Grosjean kam also als kurzfristiger Ersatz zu Saisonbeginn nicht in Frage, aber wie kam es dann zur Magnussen-Verpflichtung? Steiner berichtet von seinen Besprechungen mit dem Teambesitzer: "Als alles passierte [Ukraine-Krieg und Mazepin-Rauswurf, Anm. d. Red.], sprach ich mit Gene [Haas, Anm. d. Red.] darüber, wen wir ins Auto setzen sollten. Wir gingen eine Liste durch, als er meinte, was ich von Kevin halten würde. Ich meinte nur, dass ich damit zufrieden wäre, wenn wir ihn bekommen könnten."

Gene Haas brachte Günther Steiner auf die Idee, Magnussen zurückzuholen, Foto: Sutton
Gene Haas brachte Günther Steiner auf die Idee, Magnussen zurückzuholen, Foto: Sutton

Gene Haas selbst schlug also eine Rückkehr seines alten Piloten vor, doch wusste er zu diesem Zeitpunkt gar nichts von der aktuellen Beschäftigung des Dänen: "Gene fragte, was er gerade macht. Er fuhr für Peugeot in der WEC. Ich hatte ihn beim 24-Stunden-Rennen in Daytona getroffen, da haben wir 20 Minuten lang etwas gequatscht. Ich wusste also, was er macht. Aber er hatte einen Vertrag und ich wusste gar nicht, ob er überhaupt aus diesem Vertrag rauswollte. Also rief ich ihn an und teilte dann Gene mit, dass Kevin davon überzeugt war, dass er aus dem Vertrag rauskommen könnte. Also beschlossen wir, es durchzuziehen. Das war dann der harte Teil."
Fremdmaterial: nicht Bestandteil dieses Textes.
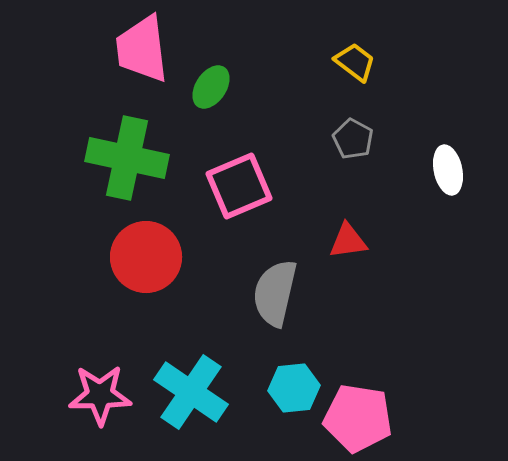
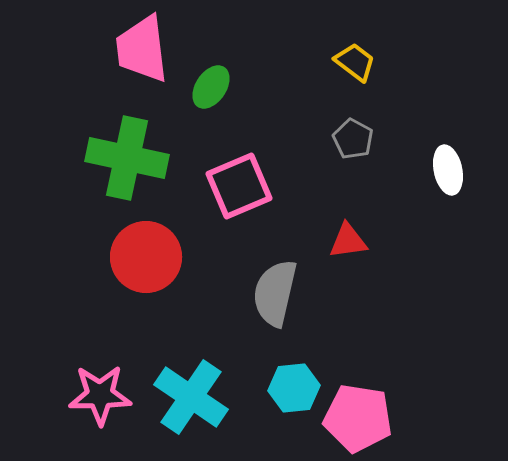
cyan cross: moved 5 px down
Magnussens Rückkehr für Steiner nicht überraschend: F1-Sehnsucht erst da, wenn man raus ist

Während die Verhandlungen mit Peugeot wohl alles andere als einfach waren, ging mit Haas selbst alles ganz schnell: "Der Vertrag mit uns war kein Problem. Wir haben einfach den alten Vertrag von früher genommen, dann mussten wir nicht über Tage mit Anwälten und Managern darüber verhandeln. Wir haben das finanzielle besprochen und dann ging es los." Und schon saß Magnussen in Bahrain im Haas und überzeugte sofort.
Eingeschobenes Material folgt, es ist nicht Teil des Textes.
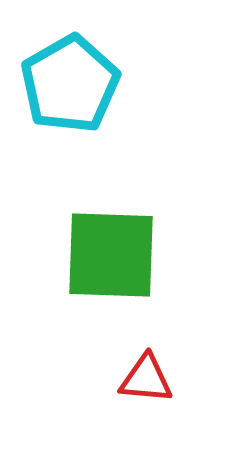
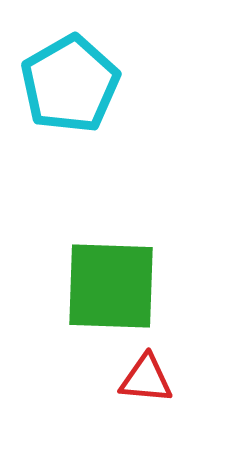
green square: moved 31 px down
Kevin Magnussen zeigte in Bahrain, dass er nichts verlernt hatte, Foto: LAT Images
Kevin Magnussen zeigte in Bahrain, dass er nichts verlernt hatte, Foto: LAT Images

Auch Magnussen ist mittlerweile Vater und war in den USA unterwegs, dennoch ergriff er die Chance einer Formel-1-Rückkehr sofort. Für Steiner ist das keine Überraschung: "Die Formel 1 ist eine dieser Sportarten, die du nicht wertschätzt, solange du drin bist. Sobald du aber draußen bist, dann vermisst du sie. Dir wird erst klar, was du da hattest. Du vermisst ja auch nicht die Sonne, bevor es zu regnen anfängt. Wenn die Sonne immer scheinen würde, dann wäre es nichts Besonderes. Dann regnet es drei Tage durch und du vermisst sie. So ist das auch mit der Formel 1." Die Erfahrung draußen zu sein, wird Magnussen vorerst nicht machen müssen, denn er ist auch 2023 wieder für Haas am Start. Mit seinem alten Kollegen Romain Grosjean hingegen wird er wohl nicht mehr vereint werden.